Download this free poster: DON’T FLUSH HAZARDOUS PHARMACEUTICALS. It’s a helpful reminder to healthcare staff to follow the EPA Sewer Ban, which went into effect August 21, 2019.

By now, no one should pour any hazardous pharmaceuticals down the drain. It doesn’t matter whether your facility is on septic or sewer. Flushing hazardous waste in a sink or toilet may result in a fine.

No Need to Rinse Hazardous Containers 

If your facility is still triple rinsing pharmaceutical hazardous containers, you no longer need to do so. That is because EPA’s laws around RCRA empty containers mean that residues inside of them from acute and non-acute hazardous pharmaceuticals are no longer regulated as hazardous waste.

Nowadays, many healthcare facilities are having their staff throw the whole container in a hazardous waste bin.

These Five Hazardous Pharmaceuticals Require Special Attention

According to the EPA, these five hazardous pharmaceutical wastes are also DEA controlled substances:

  • Chloral/Chloral Hydrate (Acetaldehyde, Trichloro, Aquachloral, Noctec, Somnote, Supprettes)
  • Fentanyl sublingual spray (Subsys)
  • Phenobarbital (Bellergal-S Donnatal Luminal)
  • Testosterone gels/solutions (Androgel Axiron Foresta, Testim)
  • Valium gel/injectable (Diazepam, Diastat)

They are exempt from RCRA if they are:

  • Not Flushed Down the Drain
  • Managed in Compliance with DEA Regulations
  • Destroyed by a method that the DEA has deemed in writing to meet their non-retrievable standards, or
  • Combusted at one of the following types of permitted facilities
    • Large or Small Municipal Waste Combustor (MWC)
    • Hospital, medical and infectious waste incinerator (HMIWI)
    • Commercial or industrial waste incinerator (CISWI) or
    • Hazardous Waste Combustor

Facilities often work with a DEA Registrant to handle these wastes. Many use a chemical destruction device, following DEA guidelines.

While these devices make these DEA controlled substances non-retrievable, they still must be safely disposed of in accordance with state, local, federal and tribal guidelines. In Wisconsin, if devices contain the above listed hazardous pharmaceuticals, they must be thermally destroyed at a licensed treatment facility.

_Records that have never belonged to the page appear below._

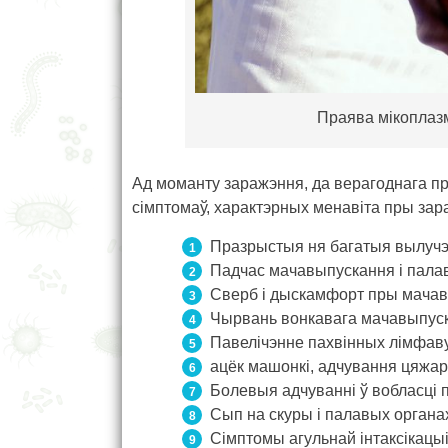
Праява мікоплаз
Ад моманту заражэння, да верагоднага пр
сімптомаў, характэрных менавіта пры зара
Празрыстыя ня багатыя вылучэн
Падчас мачавыпускання і палаво
Сверб і дыскамфорт пры мачав
Чырвань вонкавага мачавыпуск
Павелічэнне пахвінных лімфаву
ацёк машонкі, адчування цяжар
Болевыя адчуванні ў вобласці п
Сып на скуры і палавых органа
Сімптомы агульнай інтаксікацыі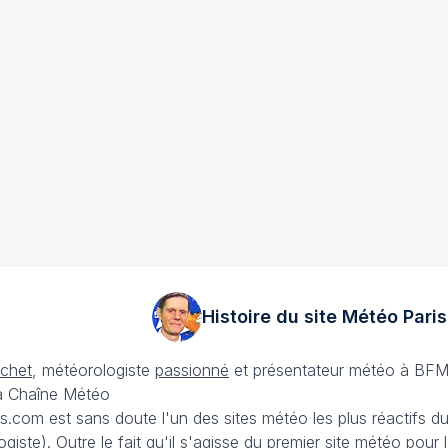
Histoire du site Météo
Paris
échet
, météorologiste
passionné
et présentateur météo à BFM
La Chaîne Météo
is.com est sans doute l'un des sites météo les plus réactifs 
iste). Outre le fait qu'il s'agisse du premier site météo pour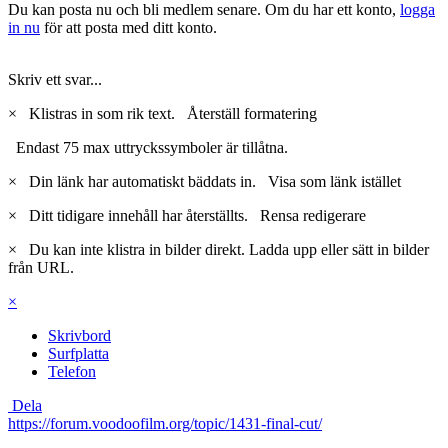
Du kan posta nu och bli medlem senare. Om du har ett konto,
logga
in nu
för att posta med ditt konto.
Skriv ett svar...
×
Klistras in som rik text.
Återställ formatering
Endast 75 max uttryckssymboler är tillåtna.
×
Din länk har automatiskt bäddats in.
Visa som länk istället
×
Ditt tidigare innehåll har återställts.
Rensa redigerare
×
Du kan inte klistra in bilder direkt. Ladda upp eller sätt in bilder
från URL.
×
Skrivbord
Surfplatta
Telefon
Dela
https://forum.voodoofilm.org/topic/1431-final-cut/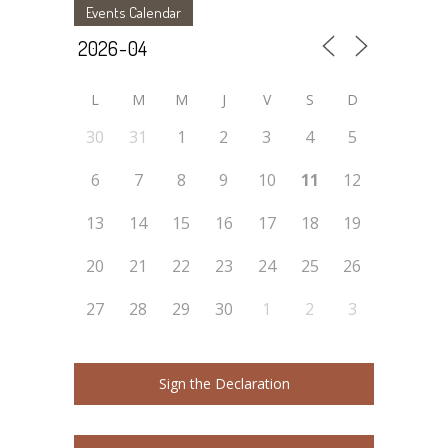
Events Calendar
L
M
M
J
V
S
D
30
31
1
2
3
4
5
6
7
8
9
10
11
12
13
14
15
16
17
18
19
20
21
22
23
24
25
26
27
28
29
30
1
2
3
Sign the Declaration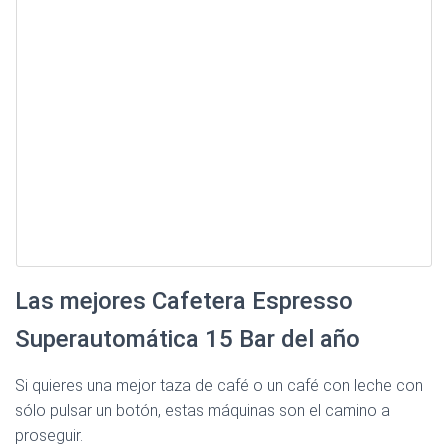
Las mejores Cafetera Espresso
Superautomática 15 Bar del año
Si quieres una mejor taza de café o un café con leche con
sólo pulsar un botón, estas máquinas son el camino a
proseguir.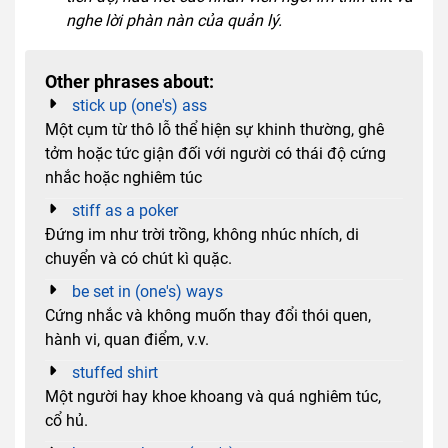
nghe lời phàn nàn của quản lý.
Other phrases about:
stick up (one's) ass
Một cụm từ thô lỗ thể hiện sự khinh thường, ghê
tởm hoặc tức giận đối với người có thái độ cứng
nhắc hoặc nghiêm túc
stiff as a poker
Đứng im như trời trồng, không nhúc nhích, di
chuyển và có chút kì quặc.
be set in (one's) ways
Cứng nhắc và không muốn thay đổi thói quen,
hành vi, quan điểm, v.v.
stuffed shirt
Một người hay khoe khoang và quá nghiêm túc,
cổ hủ.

Note that sequestration devices that have only non-hazardous materials in them have different state disposal guidelines. Follow your facility’s plan for their disposal.

Do I Need to Follow Sewer Ban At My Facility?

Wondering if the sewer ban applies to your healthcare facility? Nearly 1.4 million healthcare facilities need to follow the sewer ban.  Retail pharmacies, hospitals, dentists, nursing homes, veterinary clinics and more must comply with it. Most likely, yours does too.

The sewer ban is part of EPA’s efforts to finalize management standards for hazardous waste pharmaceuticals. It focuses on those that are generated at healthcare facilities and managed at reverse distributors.  Plus, it should have a positive impact on our environment.

Sewer Ban Helps Save our Ecosystems

Studies show pharmaceuticals entering the environment, through flushing or other means, are having a negative effect on aquatic ecosystems and on fish and animal populations. These findings highlight the increasing importance of pharmaceutical use and management. Most importantly, making sure various pharmaceutical active ingredients and metabolic by-products don’t make their way into our water stream.

The EPA estimates the ban will prevent the flushing of 1,644 to 2,300 tons of hazardous waste pharmaceuticals annually. That’s a good thing!

Thank you for staying up to date with medical waste compliance. Also thanks for doing your part to protect our environment by not flushing hazardous pharmaceutical waste.